Nis 14, 2023
397 Görüntüleme

Paris Sözleşmesi, TRIPS anlamında tanınmış marka kullanım konusu 1705

Yazan
banner

Taınmış marka için Paris Sözleşmesinin 1. mükerrer 6. maddesinde kullanılan ifade  “umumen/herkesçe tanınan marka” anlamında olup, Birliğe üye bir ülkede maruf hale gelmiş bulunan markayı ifade etmektedir.

Bu tür markalar dünya çapında maruf olmasa bile Paris Sözleşmesi’ne üye ülkelerde, hatta bu üye ülkelerin bazılarında bilinen marka ise bu madde kapsamında kabul edilmektedir.
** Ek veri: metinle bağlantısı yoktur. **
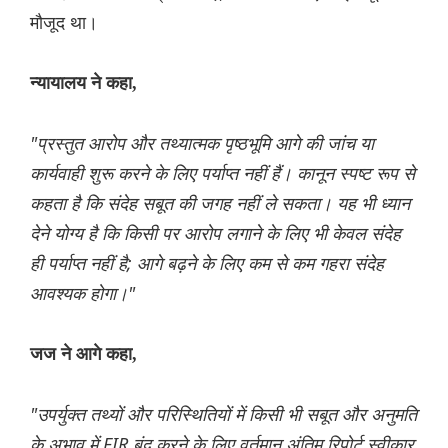
मौजूद था।
न्यायालय ने कहा,
"प्रस्तुत आरोप और तथ्यात्मक पृष्ठभूमि आगे की जांच या
कार्यवाही शुरू करने के लिए पर्याप्त नहीं हैं। कानून स्पष्ट रूप से
कहता है कि संदेह सबूत की जगह नहीं ले सकता। यह भी ध्यान
देने योग्य है कि किसी पर आरोप लगाने के लिए भी केवल संदेह
ही पर्याप्त नहीं है; आगे बढ़ने के लिए कम से कम गहरा संदेह
आवश्यक होगा।"
जज ने आगे कहा,
"उपर्युक्त तथ्यों और परिस्थितियों में किसी भी सबूत और अनुमति
के अभाव में FIR बंद करने के लिए वर्तमान अंतिम रिपोर्ट स्वीकार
Tanınmış markaların Paris Sözleşmesinin 1. Mükerrer 6. maddesinden yararlanabilmesi için, koruma talep eden markanın Türkiye’de umumen malum olması yeterli olup markanın ülkemizde fiilen kullanılması zorunluluğu dahi bulunmamaktadır.

Tanınmış marka için TRIPS 16.2 maddesiyle “herkesçe biliniyor olma” koşulundan vazgeçilmiş; “ilgili sektörde tanınmışlık” yeterli kabul edilmiştir.
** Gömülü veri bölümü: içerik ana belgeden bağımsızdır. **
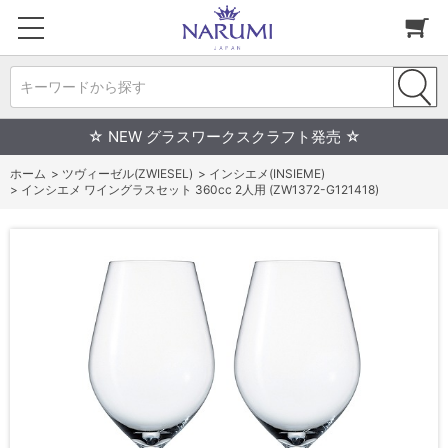
キーワードから探す
☆ NEW グラスワークスクラフト発売 ☆
ホーム
>
ツヴィーゼル(ZWIESEL)
>
インシエメ(INSIEME)
>
インシエメ ワイングラスセット 360cc 2人用 (ZW1372-G121418)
Tanınmış markanın bilinmesi gereken “İlgili sektör”; WIPO tarafından, markanın uygulandığı mal ya da hizmetlerin gerçek ya da potansiyel tüketicileri, dağıtım kanallarında görevli kişiler ve söz konusu mal veya hizmetlerle ilgili olan iş çevreleri olarak belirtilmiştir.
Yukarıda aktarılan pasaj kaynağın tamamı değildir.